> **DATA UNDER STUDY**
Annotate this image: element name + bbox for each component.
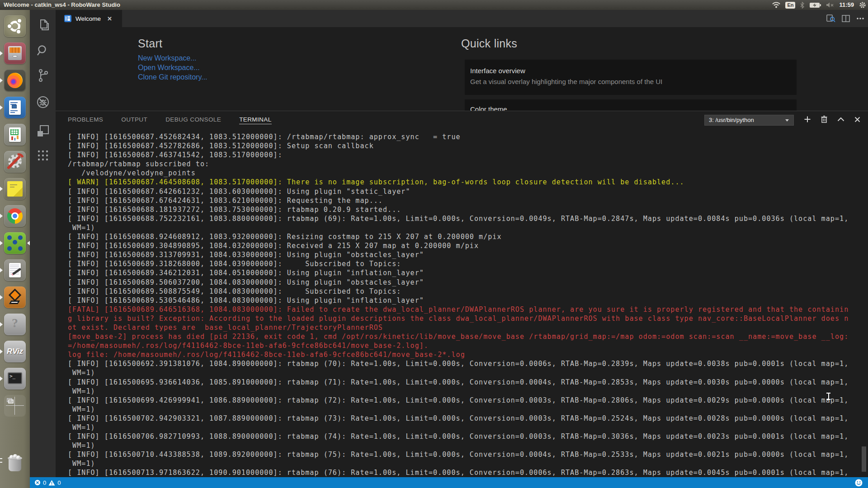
activity-item-debug[interactable] [30, 91, 56, 113]
maximize-panel-icon[interactable] [837, 117, 844, 122]
terminal-line: [ INFO] [1616500695.936614036, 1085.8910… [68, 378, 849, 387]
terminal-line: g library is built? Exception: According… [68, 314, 849, 323]
dock-item-text-editor[interactable] [4, 259, 26, 281]
battery-icon[interactable] [809, 2, 821, 8]
error-count: 0 [43, 479, 46, 486]
terminal-select[interactable]: 3: /usr/bin/python [704, 115, 794, 126]
activity-item-more-grid[interactable] [30, 145, 56, 166]
session-gear-icon[interactable] [859, 1, 866, 9]
activity-item-explorer[interactable] [30, 14, 56, 36]
terminal-line: WM=1) [68, 459, 849, 468]
quick-link-color-theme[interactable]: Color theme [465, 99, 797, 111]
terminal-scrollbar[interactable] [862, 446, 866, 472]
terminal-line: /rtabmap/rtabmap subscribed to: [68, 160, 849, 169]
dock-item-libreoffice-calc[interactable] [4, 124, 26, 145]
dock-item-firefox[interactable] [4, 70, 26, 91]
terminal-line: [ INFO] [1616500689.304890895, 1084.0320… [68, 241, 849, 250]
problems-status[interactable]: 0 0 [34, 477, 61, 488]
running-indicator [0, 187, 3, 191]
window-titlebar[interactable]: Welcome - catkin_ws4 - RoboWare Studio E… [0, 0, 868, 10]
system-tray: En 11:59 [772, 0, 866, 10]
terminal-select-value: 3: /usr/bin/python [709, 117, 754, 123]
terminal-line: [ INFO] [1616500687.676424631, 1083.6210… [68, 196, 849, 205]
volume-muted-icon[interactable] [826, 2, 834, 8]
panel-tab-debug-console[interactable]: DEBUG CONSOLE [165, 116, 221, 123]
activity-bar [30, 10, 56, 477]
tab-close-icon[interactable]: ✕ [107, 15, 112, 22]
terminal-line: [ INFO] [1616500687.452682434, 1083.5120… [68, 132, 849, 141]
split-editor-icon[interactable] [842, 15, 850, 22]
trash-window-pip [0, 458, 2, 459]
editor-tabstrip: Welcome ✕ [56, 10, 868, 27]
running-indicator [0, 51, 3, 56]
panel-tab-problems[interactable]: PROBLEMS [68, 116, 103, 123]
kill-terminal-icon[interactable] [821, 116, 827, 123]
terminal-line: [ INFO] [1616500689.508875549, 1084.0830… [68, 287, 849, 296]
running-indicator [0, 295, 3, 300]
clock[interactable]: 11:59 [839, 0, 854, 10]
tab-welcome[interactable]: Welcome ✕ [56, 10, 122, 27]
error-icon [34, 479, 41, 486]
dock-item-file-manager[interactable] [4, 42, 26, 64]
dock-item-chrome[interactable] [4, 205, 26, 227]
trash-window-pip [0, 462, 2, 463]
dock-item-terminal-app[interactable]: >_ [4, 368, 26, 389]
terminal-line: [ INFO] [1616500692.391381076, 1084.8900… [68, 359, 849, 368]
panel-tab-terminal[interactable]: TERMINAL [239, 116, 271, 124]
terminal-output[interactable]: [ INFO] [1616500687.452682434, 1083.5120… [68, 132, 849, 478]
dock-item-libreoffice-writer[interactable] [4, 97, 26, 118]
wifi-icon[interactable] [772, 2, 780, 8]
bluetooth-icon[interactable] [800, 2, 804, 9]
dock-item-workspace-switcher[interactable] [4, 395, 26, 417]
feedback-smiley[interactable] [855, 477, 863, 488]
welcome-tab-icon [64, 15, 71, 22]
chevron-down-icon [785, 119, 789, 122]
dock-item-trash[interactable] [4, 453, 26, 475]
window-title: Welcome - catkin_ws4 - RoboWare Studio [4, 1, 120, 8]
keyboard-layout-indicator[interactable]: En [785, 2, 795, 9]
terminal-line: =/home/masoumeh/.ros/log/f4116462-8bce-1… [68, 341, 849, 350]
start-link-open-workspace[interactable]: Open Workspace... [138, 63, 208, 72]
terminal-line: [move_base-2] process has died [pid 2213… [68, 332, 849, 341]
mouse-ibeam-cursor [826, 393, 830, 400]
dock-item-ros-network[interactable] [4, 232, 26, 254]
activity-item-search[interactable] [30, 40, 56, 61]
warning-count: 0 [57, 479, 61, 486]
dock-item-gazebo[interactable] [4, 286, 26, 308]
start-link-clone-git-repository[interactable]: Clone Git repository... [138, 72, 208, 82]
panel-tabs: PROBLEMSOUTPUTDEBUG CONSOLETERMINAL [68, 111, 272, 127]
terminal-line: [ INFO] [1616500710.443388538, 1089.8920… [68, 450, 849, 459]
quick-link-interface-overview[interactable]: Interface overview Get a visual overlay … [465, 60, 797, 95]
running-indicator [0, 214, 3, 218]
dock-item-sticky-notes[interactable] [4, 178, 26, 200]
status-bar: 0 0 [30, 477, 868, 488]
roboware-studio-window: Welcome - catkin_ws4 - RoboWare Studio E… [0, 0, 868, 488]
terminal-line: [ INFO] [1616500702.942903321, 1087.8890… [68, 414, 849, 423]
activity-item-extensions[interactable] [30, 120, 56, 142]
terminal-line: [ INFO] [1616500687.463741542, 1083.5170… [68, 150, 849, 160]
open-preview-icon[interactable] [826, 14, 835, 23]
terminal-line: [ INFO] [1616500713.971863622, 1090.9010… [68, 468, 849, 477]
editor-toolbar [826, 10, 864, 27]
new-terminal-icon[interactable] [804, 116, 811, 123]
terminal-line: WM=1) [68, 387, 849, 396]
activity-item-git[interactable] [30, 65, 56, 86]
warning-icon [48, 480, 55, 486]
panel-actions [804, 111, 860, 127]
dock-item-system-settings[interactable] [4, 151, 26, 173]
terminal-line: WM=1) [68, 405, 849, 414]
terminal-line: WM=1) [68, 368, 849, 377]
running-indicator [0, 376, 3, 381]
start-link-new-workspace[interactable]: New Workspace... [138, 53, 208, 63]
dock-item-help[interactable]: ? [4, 314, 26, 335]
terminal-line: [FATAL] [1616500689.646516368, 1084.0830… [68, 305, 849, 314]
close-panel-icon[interactable] [854, 117, 860, 122]
card-title: Interface overview [470, 67, 525, 75]
panel-tab-output[interactable]: OUTPUT [121, 116, 147, 123]
dock-item-ubuntu-dash[interactable] [4, 15, 26, 37]
dock-item-rviz[interactable]: RViz [4, 341, 26, 362]
running-indicator [0, 349, 3, 354]
welcome-page: Start New Workspace...Open Workspace...C… [56, 27, 868, 111]
start-heading: Start [138, 37, 162, 50]
more-actions-icon[interactable] [856, 17, 864, 20]
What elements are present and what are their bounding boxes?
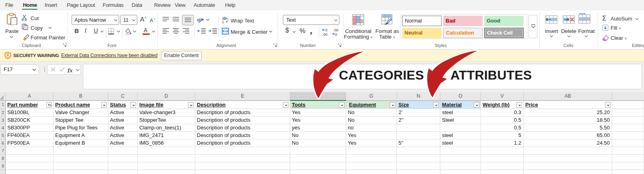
svg-text:c: c: [222, 20, 224, 24]
svg-text:.00: .00: [322, 33, 328, 37]
svg-text:fx: fx: [68, 67, 73, 73]
svg-text:0: 0: [335, 33, 337, 37]
svg-text:ab: ab: [197, 17, 202, 22]
svg-text:0: 0: [326, 28, 328, 32]
svg-text:.00: .00: [333, 28, 339, 32]
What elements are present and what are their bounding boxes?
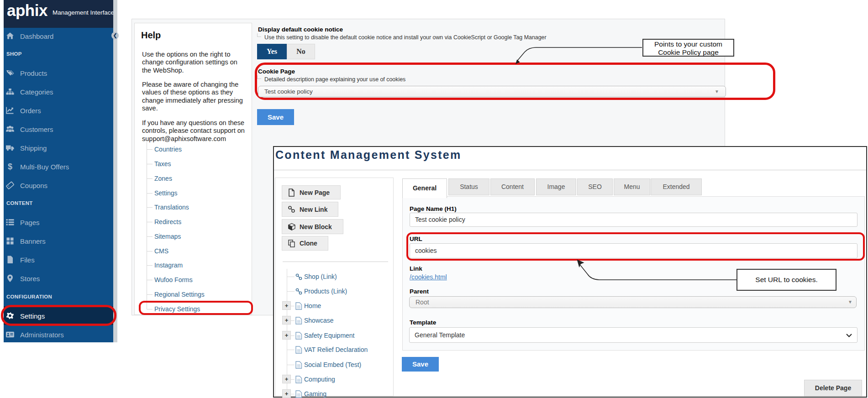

> **EXERCISE DETAILS**
Lines of the listing above that contain the word "RoboWare" must all be copied.

> **RESPONSE BOX**
window-titlebar[interactable]: Welcome - catkin_ws4 - RoboWare Studio E… [0, 0, 868, 10]
window-title: Welcome - catkin_ws4 - RoboWare Studio [4, 1, 120, 8]
roboware-studio-window: Welcome - catkin_ws4 - RoboWare Studio E… [0, 0, 868, 488]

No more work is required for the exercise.